- [Task to carry out]: Set the whole listing down again exactly as written.

== Data ==

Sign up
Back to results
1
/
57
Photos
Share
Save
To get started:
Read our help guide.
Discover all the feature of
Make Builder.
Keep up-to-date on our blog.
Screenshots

===

- [Written answer]:
Sign up
Back to results
1
/
57
Photos
Share
Save
To get started:
Read our help guide.
Discover all the feature of
Make Builder.
Keep up-to-date on our blog.
Screenshots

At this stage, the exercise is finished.